Wells Fargo posted a first quarter profit of $4.2 billion today.
Strong figures from its mortgage banking division helped earnings beat Wall Street expectations.
"Quarterly revenue was the highest in nine quarters, and we achieved our ninth consecutive quarter of earnings per share growth," said chairman and CEO John Stumpf.
Earnings of $0.75 a share were just enough to beat investors estimates of $0.73 a share.
The bank also beat on revenue, bringing in $21.6 billion instead of the predicted $20.4 billion.
In mortgages, noninterest income soared 42% from the year before.
Commercial lending was another strong point. Commercial loans rose about 7%, while consumer loans dropped about 1.7%.
With rival Bank of America dramatically scaling back its mortgage activity, Wells has secured its spot as the country's pre-eminent mortgage lender. Nearly a third of mortgages made in the US now come from Wells, according to Guy Cecala of Inside Mortgage Finance.
That distinction has brought in revenue but also legal headaches.
In February, Wells and other banks agreed to pay fines and help struggling homebuyers to settle allegations that the banks had bungled some foreclosure filings. The bank also set aside more money to pay investors who say they were misled about mortgage-backed securities they bought.
The SEC is also examining whether it properly disclosed risks about its mortgage-backed securities shortly before the financial crisis imploded in the fall of 2008.
Expenses increased as Wells Fargo set aside more money for litigation, as well as higher commissions and bonuses in mortgage lending and other units.
The percentage of loans that were charge-offs, meaning the bank doesn't expect to collect on them, dropped to 1.25% from 1.73% a year ago. The bank said that was the lowest since 2007, before the financial crisis imploded. The bank set aside less money for future potential losses.
Wells has fared better than many of its peers throughout the global economic meltdown, scooping up Wachovia at a bargain-basement price in 2008 and notching a quarterly loss only once during the financial crisis and its aftermath.
The government allowed it to pay a 22-cent dividend in the first quarter, up from 12 cents a year ago.
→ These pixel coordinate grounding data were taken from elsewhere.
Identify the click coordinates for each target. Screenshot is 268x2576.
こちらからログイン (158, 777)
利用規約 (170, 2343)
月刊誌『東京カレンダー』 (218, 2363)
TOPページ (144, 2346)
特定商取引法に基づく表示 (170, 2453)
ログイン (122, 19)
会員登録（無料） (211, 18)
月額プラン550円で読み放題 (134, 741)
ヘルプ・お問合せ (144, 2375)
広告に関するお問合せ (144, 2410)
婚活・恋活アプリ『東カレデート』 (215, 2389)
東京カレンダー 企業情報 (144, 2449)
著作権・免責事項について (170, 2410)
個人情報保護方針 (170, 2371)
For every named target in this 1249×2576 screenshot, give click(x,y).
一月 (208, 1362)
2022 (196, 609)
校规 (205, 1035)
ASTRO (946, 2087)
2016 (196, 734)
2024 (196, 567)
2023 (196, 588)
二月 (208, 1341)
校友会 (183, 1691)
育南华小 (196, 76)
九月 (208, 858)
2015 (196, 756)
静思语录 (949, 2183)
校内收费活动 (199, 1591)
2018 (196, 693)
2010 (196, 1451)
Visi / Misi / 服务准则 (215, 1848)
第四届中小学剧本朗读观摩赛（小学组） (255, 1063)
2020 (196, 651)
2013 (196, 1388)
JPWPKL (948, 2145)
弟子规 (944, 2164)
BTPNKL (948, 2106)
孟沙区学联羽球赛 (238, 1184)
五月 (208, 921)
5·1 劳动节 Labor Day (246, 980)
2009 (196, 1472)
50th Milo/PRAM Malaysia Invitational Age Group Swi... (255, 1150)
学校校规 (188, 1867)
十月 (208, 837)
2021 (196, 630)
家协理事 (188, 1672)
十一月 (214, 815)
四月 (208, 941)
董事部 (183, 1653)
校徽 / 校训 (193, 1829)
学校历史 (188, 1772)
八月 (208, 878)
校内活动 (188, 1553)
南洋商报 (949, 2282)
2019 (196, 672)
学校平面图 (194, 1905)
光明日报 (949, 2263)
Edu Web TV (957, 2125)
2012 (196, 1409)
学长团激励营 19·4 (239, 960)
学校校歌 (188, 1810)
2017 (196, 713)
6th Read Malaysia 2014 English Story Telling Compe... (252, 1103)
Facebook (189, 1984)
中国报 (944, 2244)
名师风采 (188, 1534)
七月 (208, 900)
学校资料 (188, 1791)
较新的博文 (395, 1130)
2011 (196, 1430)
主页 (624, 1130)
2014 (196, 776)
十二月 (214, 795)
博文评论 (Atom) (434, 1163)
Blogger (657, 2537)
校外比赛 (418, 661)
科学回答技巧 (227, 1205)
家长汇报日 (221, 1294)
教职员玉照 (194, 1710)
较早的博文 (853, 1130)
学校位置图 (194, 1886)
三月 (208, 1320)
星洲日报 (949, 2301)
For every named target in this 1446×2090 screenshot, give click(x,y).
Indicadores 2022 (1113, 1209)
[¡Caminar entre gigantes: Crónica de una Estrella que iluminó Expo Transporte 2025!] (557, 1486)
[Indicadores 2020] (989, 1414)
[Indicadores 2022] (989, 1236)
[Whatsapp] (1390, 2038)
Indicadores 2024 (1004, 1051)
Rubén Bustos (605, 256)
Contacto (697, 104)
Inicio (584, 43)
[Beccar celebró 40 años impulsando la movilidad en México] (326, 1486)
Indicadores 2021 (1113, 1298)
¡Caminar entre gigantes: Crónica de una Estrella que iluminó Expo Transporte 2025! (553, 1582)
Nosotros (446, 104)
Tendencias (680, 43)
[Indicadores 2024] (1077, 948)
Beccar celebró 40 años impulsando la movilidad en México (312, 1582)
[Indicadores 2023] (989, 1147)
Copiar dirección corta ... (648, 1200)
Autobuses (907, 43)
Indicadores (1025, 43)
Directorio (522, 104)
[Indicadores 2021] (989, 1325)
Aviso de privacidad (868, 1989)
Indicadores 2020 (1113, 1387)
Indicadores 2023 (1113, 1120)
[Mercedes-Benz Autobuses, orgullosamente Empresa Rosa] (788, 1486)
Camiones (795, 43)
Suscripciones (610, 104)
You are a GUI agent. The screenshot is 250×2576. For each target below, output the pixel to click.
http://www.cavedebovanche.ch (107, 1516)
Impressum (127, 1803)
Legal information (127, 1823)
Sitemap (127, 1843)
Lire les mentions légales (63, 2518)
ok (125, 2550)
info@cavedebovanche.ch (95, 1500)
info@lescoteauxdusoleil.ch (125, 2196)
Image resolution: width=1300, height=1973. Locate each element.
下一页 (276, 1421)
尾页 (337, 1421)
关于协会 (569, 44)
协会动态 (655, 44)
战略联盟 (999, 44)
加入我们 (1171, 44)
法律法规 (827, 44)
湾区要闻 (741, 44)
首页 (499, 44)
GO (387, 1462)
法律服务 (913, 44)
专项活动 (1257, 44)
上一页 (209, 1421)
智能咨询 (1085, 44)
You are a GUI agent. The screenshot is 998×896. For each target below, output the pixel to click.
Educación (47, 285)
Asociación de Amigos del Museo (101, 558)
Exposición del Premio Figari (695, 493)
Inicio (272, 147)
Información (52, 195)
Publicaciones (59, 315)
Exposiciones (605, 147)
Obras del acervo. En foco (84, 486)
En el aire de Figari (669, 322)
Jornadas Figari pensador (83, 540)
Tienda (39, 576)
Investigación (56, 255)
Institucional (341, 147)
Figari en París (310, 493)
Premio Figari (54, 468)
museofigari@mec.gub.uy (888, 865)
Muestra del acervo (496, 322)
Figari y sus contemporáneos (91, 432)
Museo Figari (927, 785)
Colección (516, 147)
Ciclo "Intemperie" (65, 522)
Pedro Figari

That compares with token dividends of just 1 cent at Bank of America and Citigroup.
"Our shareholders have been very patient, and we are pleased to reward them with an additional return on their investment," chief financial officer Tim Sloan said in a statement.
However, the bank's net-interest margin, which measures its profitability in lending, fell slightly from a year ago, to 3.91% from 4.05%.
Wells Fargo's stock slipped 4 cents to $33.98 in pre-market trading.